Thursday, January 15, 2009

part deux

i've decided there are two different kinds of winter.
there's the glitzy, hollywood winter where i sit next to a fire with hot cocoa looking like this...

... and then i run out in the fresh, beautiful whiteness and make a snow angel.

somewhere between november 15th and january 2nd. that's hollywood winter.
and i can get behind that.

it's the second part of winter i can't handle. post-inversion. where the world seems completely enveloped in one big smog cloud. my heart seems enveloped by one big smog cloud. and i want to say i know the sun exists but i'm going purely on faith. and it's important to not roll in the snow because it is frozen and it is black.
hollywood never shows that winter.

the thing is, it's hard to tell when you've hit winter stage II because it kind of sneaks up on you.
so here's a tip: i have found the best indicator of the true state of winter is the people. when winter stage II hits- for a lack of better phrasing- everyone looks more or less vagrant.
you might laugh, you might roll your eyes, but i'm telling you stage II is coming because i just saw a guy in a wool cap and an old thick coat with the entire back ripped apart get into a bmw.

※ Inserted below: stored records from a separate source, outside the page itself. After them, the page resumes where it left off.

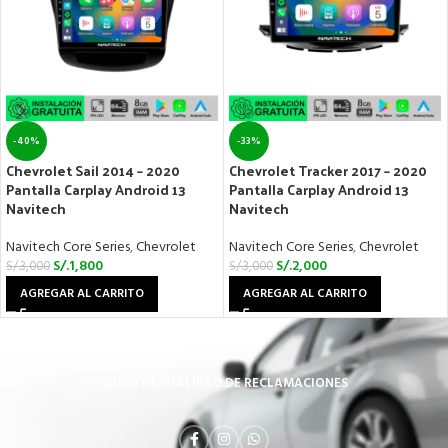
-40%
-33%
Chevrolet Sail 2014 – 2020
Chevrolet Tracker 2017 – 2020
Pantalla Carplay Android 13
Pantalla Carplay Android 13
Navitech
Navitech
Navitech Core Series
,
Chevrolet
Navitech Core Series
,
Chevrolet
S/.
1,800
S/.
2,000
S/.
3,000
S/.
3,000
AGREGAR AL CARRITO
AGREGAR AL CARRITO
INICIO
TIENDA
LIBRO DE RECLAMACIONES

and that's all i'm saying.

Tuesday, January 06, 2009

askew

stuck in my head: "my baby don't mess around because she loves me so and this i know fo' shoh..."

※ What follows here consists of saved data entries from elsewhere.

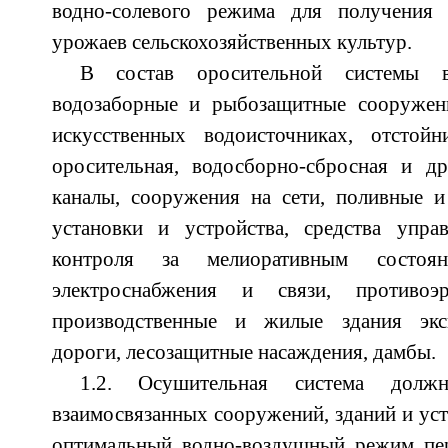
водно-солевого режима для получения
урожаев сельскохозяйственных культур.
В состав оросительной системы вх
водозаборные и рыбозащитные сооружен
искусственных водоисточниках, отстойн
оросительная, водосборно-сбросная и др
каналы, сооружения на сети, поливные 
установки и устройства, средства управ
контроля за мелиоративным состоян
электроснабжения и связи, противоэ
производственные и жилые здания экс
дороги, лесозащитные насаждения, дамбы.
1.2. Осушительная система долж
взаимосвязанных сооружений, зданий и ус
оптимальный водно-воздушный режим пе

i might be ever so slightly behind the trends.


as is my morning tradition, i was sitting on my couch watching whatever random dvd i was watching shout out to blockbuster.com what up? while i ate breakfast.
and as is morning tradition, ziggy came tottering out of the bedroom, jumped on my lap and immediately fell back to sleep.
for you see, my dog is not what you would call a morning canine.
he tends to sleep until noon or until he is roused by my incessant calls to action and glory when he'll finally emerge- ears askew-, do his morning stretches of destiny and then fall back to sleep on the nearest lap.
and as is morning tradition, i mocked his laziness and his ears which were especially askew.

i mean, seriously, how does something like that happen? heheh... fool.
then i finally got up off the couch, did my morning stretches of destiny and went up to my mirror to find out who the fairest of them all is.
my mirror's reply? "yikes."
and truth be told, i agreed with it.